- _What to work on_
Write out the stretch of lines below that begins at the line with "Som: Splendoremusical" and ends at the line with "Thần đồng hóa học", including both, exactly as given and nothing more.

- _Record set_
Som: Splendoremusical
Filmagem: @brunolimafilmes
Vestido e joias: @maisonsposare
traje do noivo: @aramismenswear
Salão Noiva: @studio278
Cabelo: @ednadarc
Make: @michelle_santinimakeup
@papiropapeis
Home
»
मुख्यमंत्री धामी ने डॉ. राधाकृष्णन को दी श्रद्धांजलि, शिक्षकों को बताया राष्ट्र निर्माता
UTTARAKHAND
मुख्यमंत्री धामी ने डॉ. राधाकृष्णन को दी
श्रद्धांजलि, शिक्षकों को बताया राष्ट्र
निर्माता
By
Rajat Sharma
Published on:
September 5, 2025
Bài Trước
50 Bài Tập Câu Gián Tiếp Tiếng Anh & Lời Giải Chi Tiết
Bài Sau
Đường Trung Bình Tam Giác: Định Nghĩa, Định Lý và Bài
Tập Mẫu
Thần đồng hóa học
---
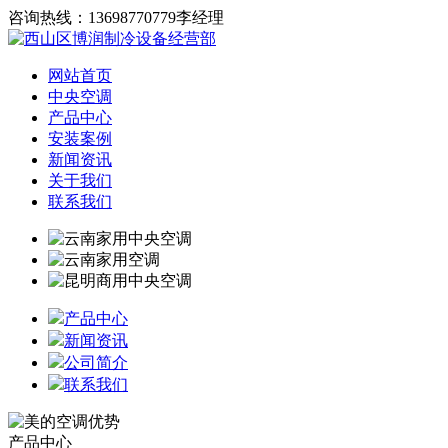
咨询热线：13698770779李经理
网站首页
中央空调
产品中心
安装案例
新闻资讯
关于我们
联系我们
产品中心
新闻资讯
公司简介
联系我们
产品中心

- _Output of the exercise_
Som: Splendoremusical
Filmagem: @brunolimafilmes
Vestido e joias: @maisonsposare
traje do noivo: @aramismenswear
Salão Noiva: @studio278
Cabelo: @ednadarc
Make: @michelle_santinimakeup
@papiropapeis
Home
»
मुख्यमंत्री धामी ने डॉ. राधाकृष्णन को दी श्रद्धांजलि, शिक्षकों को बताया राष्ट्र निर्माता
UTTARAKHAND
मुख्यमंत्री धामी ने डॉ. राधाकृष्णन को दी
श्रद्धांजलि, शिक्षकों को बताया राष्ट्र
निर्माता
By
Rajat Sharma
Published on:
September 5, 2025
Bài Trước
50 Bài Tập Câu Gián Tiếp Tiếng Anh & Lời Giải Chi Tiết
Bài Sau
Đường Trung Bình Tam Giác: Định Nghĩa, Định Lý và Bài
Tập Mẫu
Thần đồng hóa học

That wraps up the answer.